Subject   : 光合成を行う真核生物

カテゴリー  : 学びの館 > 生物学 


 光合成を行う真核生物
 光合成を行う真核生物は,オピストコンタ(動物,菌類),アメーボゾアを除く全ての系統群に存在していることが分かると思います)。光合成を行うオルガネラ(細胞小器官)は色素体です。現在,色素体がただ一度の細胞内共生に起源を持つという考えは,広く受け入れられています)。その色素体が真核生物の様々な系統群で見られるのはどういう事なのでしょうか。 光合成真核生物の多様性を学ぶには,色素体がどのようにして獲得されてきたのかを理解する必要があります。皆さんの中には,高等学校の教科書で,色素体(葉緑体)やミトコンドリアは,真核生物が原核生物を細胞内共生(endosymbiosis)によってオルガネラとしたという「細胞内共生説」を習ったことがある方もおられるでしょう。細胞内共生とは,ある真核生物が他の生物を食作用によって細胞内に取り込み,これを共生体として維持,最終的にオルガネラとする現象です。ミトコンドリアと葉緑体はその最たる例です。ミトコンドリアは真核生物がα-プロテオバクテリア(現生のリケッチアに近縁と考えられている)を細胞内共生したものですし,緑色植物の葉緑体はシアノバクテリアの仲間を細胞内共生したものです。 光合成を行うオルガネラ(細胞小器官)のことを「葉緑体 chloroplast」または「色素体 plastid」といいます。「葉緑体」という名称及び機能は多くの方が知っていると思います。しかし,厳密に言うと「葉緑体」という名称は,緑色をした色素体を指し,分類群では緑色植物のみに用いられます。光合成生物は多様で,"葉緑体"の種類(色,構造,含有色素など)は様々です。緑色植物が持つ「葉緑体」以外は「色素体」と呼んでいます。緑色植物でも,貯蔵デンプンの前駆体のような光合成色素を持たない"葉緑体"を白色体(leucoplast)と呼びます。日本人にとって「葉緑体」という言葉は広く受け入れられているので,一般的に「色素体」も含めて「葉緑体」と呼ぶことが多い。

<出典:Wikipedia>

 ○ 二次光合成生物(二次植物)の仲間
 二次光合成生物(二次植物)は,大きく二つに分けられます。緑色植物を取り込み,主要な光合成色素にクロロフィルa, bを持つ真核藻類と,紅藻植物を取り込み,主要な光合成色素にクロロフィルaと新たに獲得したクロロフィルcを持つ真核藻類です。

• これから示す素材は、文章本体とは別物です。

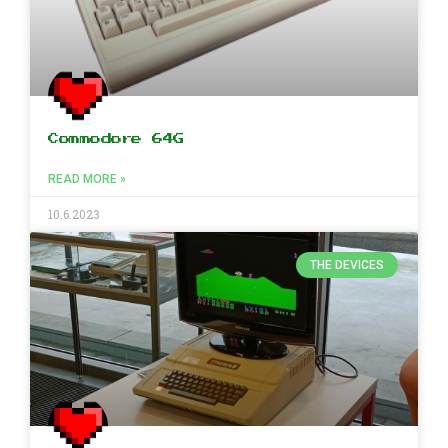
Commodore 64G
READ MORE »
10.6.2023
THE DEVICES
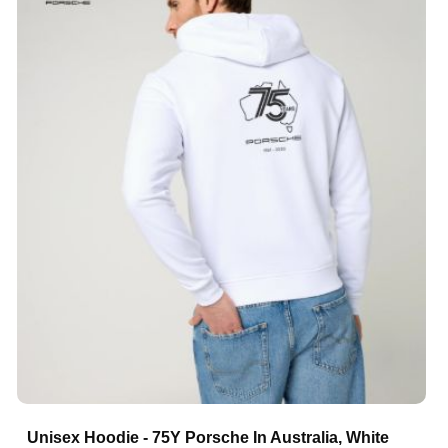
Unisex Hoodie - 75Y Porsche In Australia, White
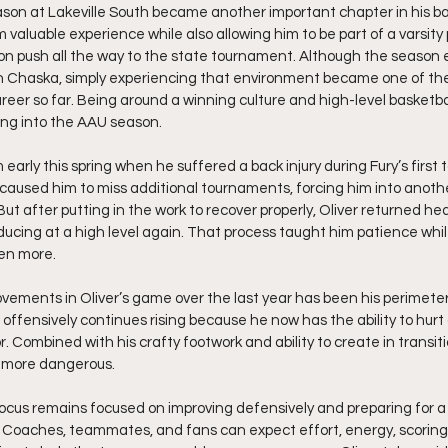
ason at Lakeville South became another important chapter in his bas
 valuable experience while also allowing him to be part of a varsity
n push all the way to the state tournament. Although the season 
 Chaska, simply experiencing that environment became one of the
eer so far. Being around a winning culture and high-level basketball
ng into the AAU season.
 early this spring when he suffered a back injury during Fury’s first
y caused him to miss additional tournaments, forcing him into another
But after putting in the work to recover properly, Oliver returned he
ucing at a high level again. That process taught him patience whil
en more.
vements in Oliver’s game over the last year has been his perimete
 offensively continues rising because he now has the ability to hur
r. Combined with his crafty footwork and ability to create in transiti
 more dangerous.
focus remains focused on improving defensively and preparing for a 
 Coaches, teammates, and fans can expect effort, energy, scoring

注目されるのは,中央の図に示したヌクレオモルフです。これは真核生物が真核生物を細胞内共生した大きな証拠で,共生体の痕跡的な核と考えられています。さらに共生が進むとヌクレオモルフは消失し,色素体のみが残されると推定されます。ヌクレオモルフを持っている二次光合成生物がクロララクニオン藻類とクリプト藻類で,色素体の成立の途中段階にあると考えられる生物が現生にも生息していた事が,我々が真核生物の進化・系統を読み解く上での重要なヒントとなっています。